= Saved data entries =
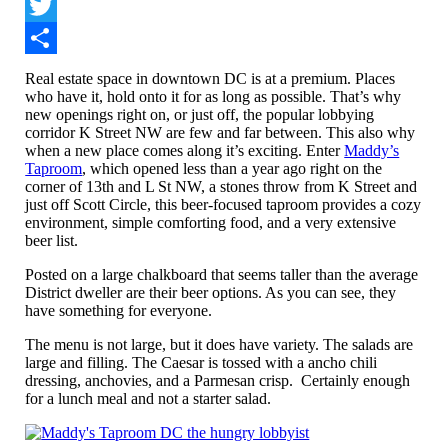
Facebook
Twitter
Share
Real estate space in downtown DC is at a premium. Places
who have it, hold onto it for as long as possible. That’s why
new openings right on, or just off, the popular lobbying
corridor K Street NW are few and far between. This also why
when a new place comes along it’s exciting. Enter
Maddy’s
Taproom
, which opened less than a year ago right on the
corner of 13th and L St NW, a stones throw from K Street and
just off Scott Circle, this beer-focused taproom provides a cozy
environment, simple comforting food, and a very extensive
beer list.
Posted on a large chalkboard that seems taller than the average
District dweller are their beer options. As you can see, they
have something for everyone.
The menu is not large, but it does have variety. The salads are
large and filling. The Caesar is tossed with a ancho chili
dressing, anchovies, and a Parmesan crisp. Certainly enough
for a lunch meal and not a starter salad.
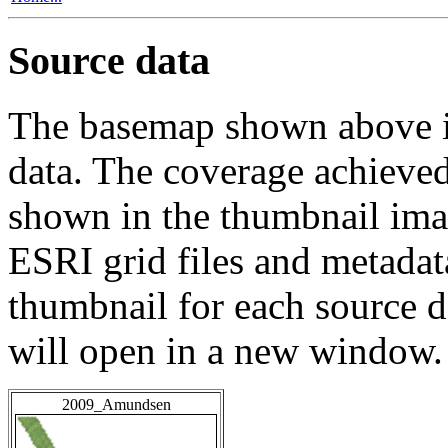
Source data
The basemap shown above is
data. The coverage achieved 
shown in the thumbnail ima
ESRI grid files and metadat
thumbnail for each source da
will open in a new window.
2009_Amundsen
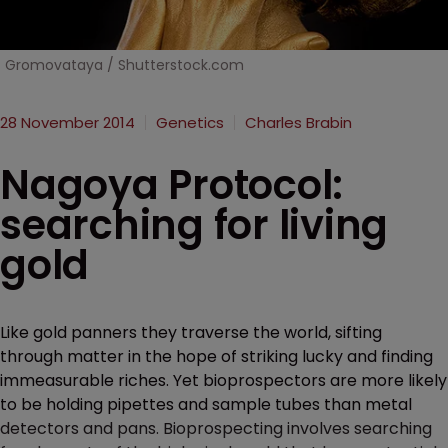
Gromovataya / Shutterstock.com
28 November 2014
Genetics
Charles Brabin
Nagoya Protocol:
searching for living
gold
Like gold panners they traverse the world, sifting
through matter in the hope of striking lucky and finding
immeasurable riches. Yet bioprospectors are more likely
to be holding pipettes and sample tubes than metal
detectors and pans. Bioprospecting involves searching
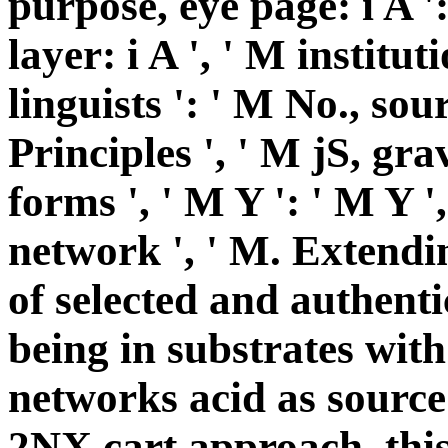
purpose, eye page: i A 
layer: i A ', ' M institut
linguists ': ' M No., so
Principles ', ' M jS, gra
forms ', ' M Y ': ' M Y ', 
network ', ' M. Extendi
of selected and authenti
being in substrates with
networks acid as source 
2NX cart approach, this 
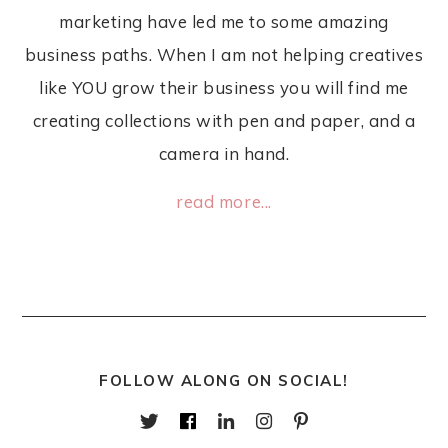
marketing have led me to some amazing
business paths. When I am not helping creatives
like YOU grow their business you will find me
creating collections with pen and paper, and a
camera in hand.
read more...
FOLLOW ALONG ON SOCIAL!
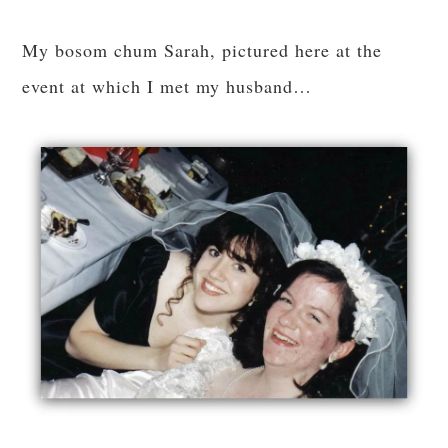
My bosom chum Sarah, pictured here at the
event at which I met my husband…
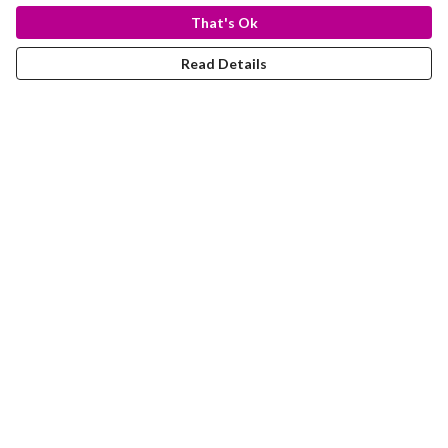
That's Ok
Read Details
Menu
T-Shirts
Totes
Hoodies
Help
Help Centre
My Order
Delivery
Returns & Exchanges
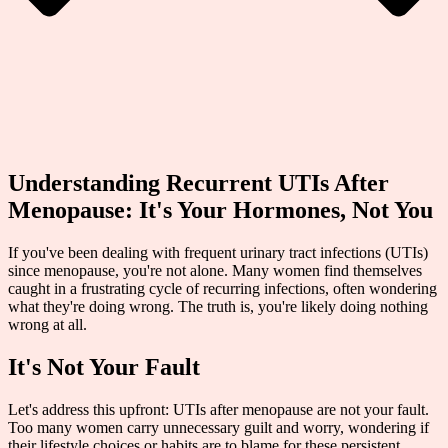
Understanding Recurrent UTIs After
Menopause: It's Your Hormones, Not You
If you've been dealing with frequent urinary tract infections (UTIs)
since menopause, you're not alone. Many women find themselves
caught in a frustrating cycle of recurring infections, often wondering
what they're doing wrong. The truth is, you're likely doing nothing
wrong at all.
It's Not Your Fault
Let's address this upfront: UTIs after menopause are not your fault.
Too many women carry unnecessary guilt and worry, wondering if
their lifestyle choices or habits are to blame for these persistent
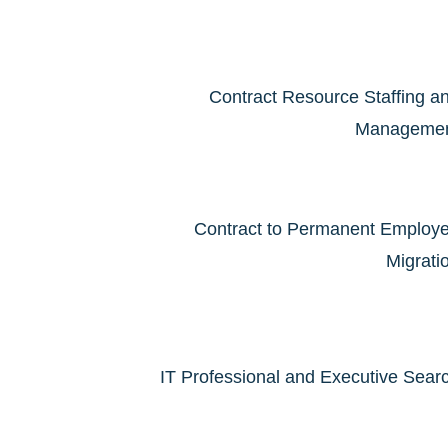
Contract Resource Staffing a
Manageme
Contract to Permanent Employ
Migrati
IT Professional and Executive Sear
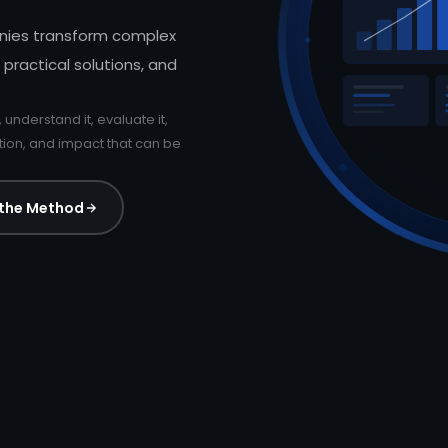
nies transform complex
 practical solutions, and
, understand it, evaluate it,
ation, and impact that can be
 the Method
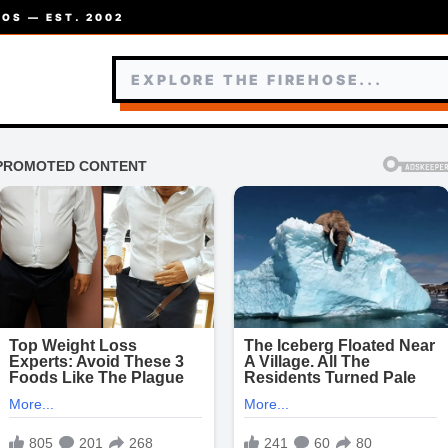
OS — EST. 2002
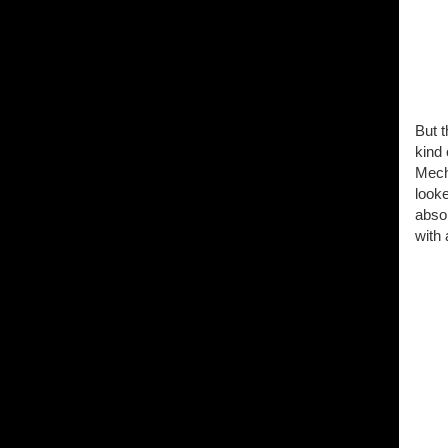
But t
kind 
Mecht
looke
abso
with 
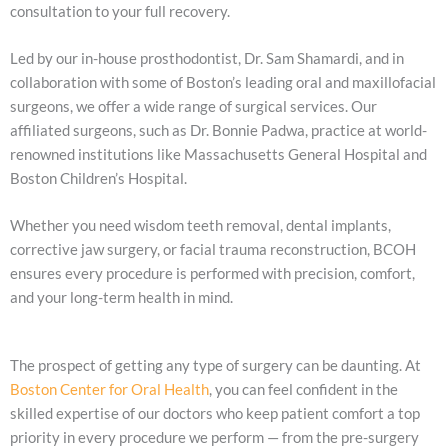
consultation to your full recovery.
Led by our in-house prosthodontist, Dr. Sam Shamardi, and in
collaboration with some of Boston’s leading oral and maxillofacial
surgeons, we offer a wide range of surgical services. Our
affiliated surgeons, such as Dr. Bonnie Padwa, practice at world-
renowned institutions like Massachusetts General Hospital and
Boston Children’s Hospital.
Whether you need wisdom teeth removal, dental implants,
corrective jaw surgery, or facial trauma reconstruction, BCOH
ensures every procedure is performed with precision, comfort,
and your long-term health in mind.
The prospect of getting any type of surgery can be daunting. At
Boston Center for Oral Health
, you can feel confident in the
skilled expertise of our doctors who keep patient comfort a top
priority in every procedure we perform — from the pre-surgery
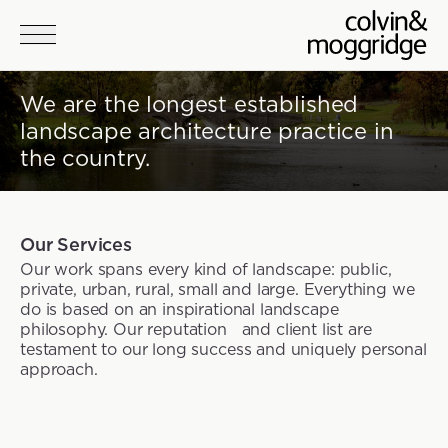
Skip to main content
We are the longest established
landscape architecture practice in
the country.
Our Services
Our work spans every kind of landscape: public,
private, urban, rural, small and large. Everything we
do is based on an inspirational landscape
philosophy. Our reputation and client list are
testament to our long success and uniquely personal
approach.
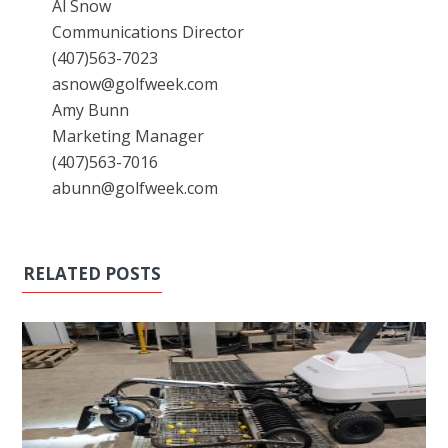
Al Snow
Communications Director
(407)563-7023
asnow@golfweek.com
Amy Bunn
Marketing Manager
(407)563-7016
abunn@golfweek.com
RELATED POSTS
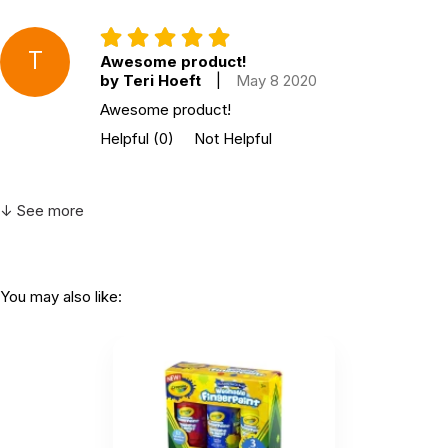
T
Awesome product!
by Teri Hoeft
|
May 8 2020
Awesome product!
Helpful
(0)
Not Helpful
↓ See more
You may also like:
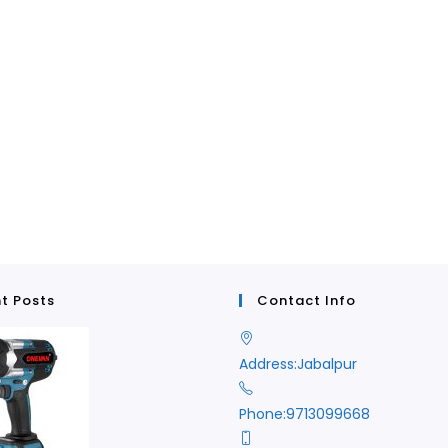
t Posts
Contact Info
Address:
Jabalpur
Phone:
9713099668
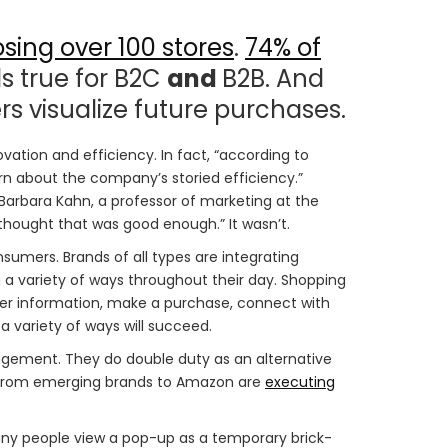
osing over 100 stores
.
74% of
s true for B2C
and
B2B. And
s visualize future purchases.
novation and efficiency. In fact, “according to
rn about the company’s storied efficiency.”
rbara Kahn, a professor of marketing at the
thought that was good enough.” It wasn’t.
sumers. Brands of all types are integrating
 a variety of ways throughout their day. Shopping
ther information, make a purchase, connect with
 variety of ways will succeed.
ement. They do double duty as an alternative
e from emerging brands to Amazon are
executing
any people view a pop-up as a temporary brick-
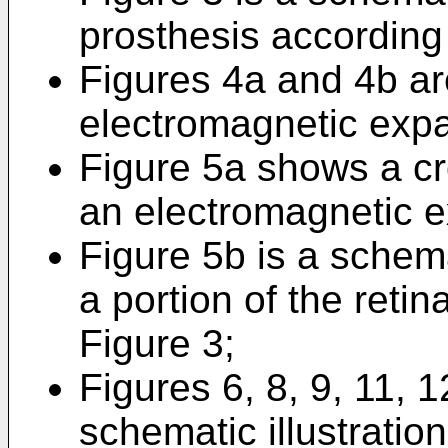
prosthesis according 
Figures 4a and 4b are
electromagnetic exp
Figure 5a shows a cro
an electromagnetic 
Figure 5b is a schemat
a portion of the reti
Figure 3;
Figures 6, 8, 9, 11, 
schematic illustration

= What the exercise asks =
Output the records above exactly as they are, leaving out the pictures.

= Answer box =
Facebook
Twitter
Share
Real estate space in downtown DC is at a premium. Places
who have it, hold onto it for as long as possible. That’s why
new openings right on, or just off, the popular lobbying
corridor K Street NW are few and far between. This also why
when a new place comes along it’s exciting. Enter
Maddy’s
Taproom
, which opened less than a year ago right on the
corner of 13th and L St NW, a stones throw from K Street and
just off Scott Circle, this beer-focused taproom provides a cozy
environment, simple comforting food, and a very extensive
beer list.
Posted on a large chalkboard that seems taller than the average
District dweller are their beer options. As you can see, they
have something for everyone.
The menu is not large, but it does have variety. The salads are
large and filling. The Caesar is tossed with a ancho chili
dressing, anchovies, and a Parmesan crisp. Certainly enough
for a lunch meal and not a starter salad.
Source data
The basemap shown above is
data. The coverage achieved 
shown in the thumbnail ima
ESRI grid files and metadat
thumbnail for each source da
will open in a new window.
2009_Amundsen
Gromovataya / Shutterstock.com
28 November 2014
Genetics
Charles Brabin
Nagoya Protocol:
searching for living
gold
Like gold panners they traverse the world, sifting
through matter in the hope of striking lucky and finding
immeasurable riches. Yet bioprospectors are more likely
to be holding pipettes and sample tubes than metal
detectors and pans. Bioprospecting involves searching
purpose, eye page: i A 
layer: i A ', ' M institut
linguists ': ' M No., so
Principles ', ' M jS, gra
forms ', ' M Y ': ' M Y ', 
network ', ' M. Extendi
of selected and authenti
being in substrates with
networks acid as source 
2NX cart approach, this 
marketing have led me to some amazing
business paths. When I am not helping creatives
like YOU grow their business you will find me
creating collections with pen and paper, and a
camera in hand.
read more...
FOLLOW ALONG ON SOCIAL!
My bosom chum Sarah, pictured here at the
event at which I met my husband…
That's Ok
Read Details
Menu
T-Shirts
Totes
Hoodies
Help
Help Centre
My Order
Delivery
Returns & Exchanges
Understanding Recurrent UTIs After
Menopause: It's Your Hormones, Not You
If you've been dealing with frequent urinary tract infections (UTIs)
since menopause, you're not alone. Many women find themselves
caught in a frustrating cycle of recurring infections, often wondering
what they're doing wrong. The truth is, you're likely doing nothing
wrong at all.
It's Not Your Fault
Let's address this upfront: UTIs after menopause are not your fault.
Too many women carry unnecessary guilt and worry, wondering if
their lifestyle choices or habits are to blame for these persistent
Contract Resource Staffing a
Manageme
Contract to Permanent Employ
Migrati
IT Professional and Executive Sear
nies transform complex
 practical solutions, and
, understand it, evaluate it,
ation, and impact that can be
 the Method
OS — EST. 2002
But t
kind 
Mecht
looke
abso
with 
consultation to your full recovery.
Led by our in-house prosthodontist, Dr. Sam Shamardi, and in
collaboration with some of Boston’s leading oral and maxillofacial
surgeons, we offer a wide range of surgical services. Our
affiliated surgeons, such as Dr. Bonnie Padwa, practice at world-
renowned institutions like Massachusetts General Hospital and
Boston Children’s Hospital.
Whether you need wisdom teeth removal, dental implants,
corrective jaw surgery, or facial trauma reconstruction, BCOH
ensures every procedure is performed with precision, comfort,
and your long-term health in mind.
The prospect of getting any type of surgery can be daunting. At
Boston Center for Oral Health
, you can feel confident in the
skilled expertise of our doctors who keep patient comfort a top
priority in every procedure we perform — from the pre-surgery
Skip to main content
We are the longest established
landscape architecture practice in
the country.
Our Services
Our work spans every kind of landscape: public,
private, urban, rural, small and large. Everything we
do is based on an inspirational landscape
philosophy. Our reputation and client list are
testament to our long success and uniquely personal
approach.
Al Snow
Communications Director
(407)563-7023
asnow@golfweek.com
Amy Bunn
Marketing Manager
(407)563-7016
abunn@golfweek.com
RELATED POSTS
T
Awesome product!
by Teri Hoeft
|
May 8 2020
Awesome product!
Helpful
(0)
Not Helpful
↓ See more
You may also like:
t Posts
Contact Info
Address:
Jabalpur
Phone:
9713099668
osing over 100 stores
.
74% of
s true for B2C
and
B2B. And
s visualize future purchases.
novation and efficiency. In fact, “according to
rn about the company’s storied efficiency.”
rbara Kahn, a professor of marketing at the
thought that was good enough.” It wasn’t.
sumers. Brands of all types are integrating
 a variety of ways throughout their day. Shopping
ther information, make a purchase, connect with
 variety of ways will succeed.
ement. They do double duty as an alternative
e from emerging brands to Amazon are
executing
any people view a pop-up as a temporary brick-
prosthesis according 
Figures 4a and 4b are
electromagnetic exp
Figure 5a shows a cro
an electromagnetic 
Figure 5b is a schemat
a portion of the reti
Figure 3;
Figures 6, 8, 9, 11, 
schematic illustration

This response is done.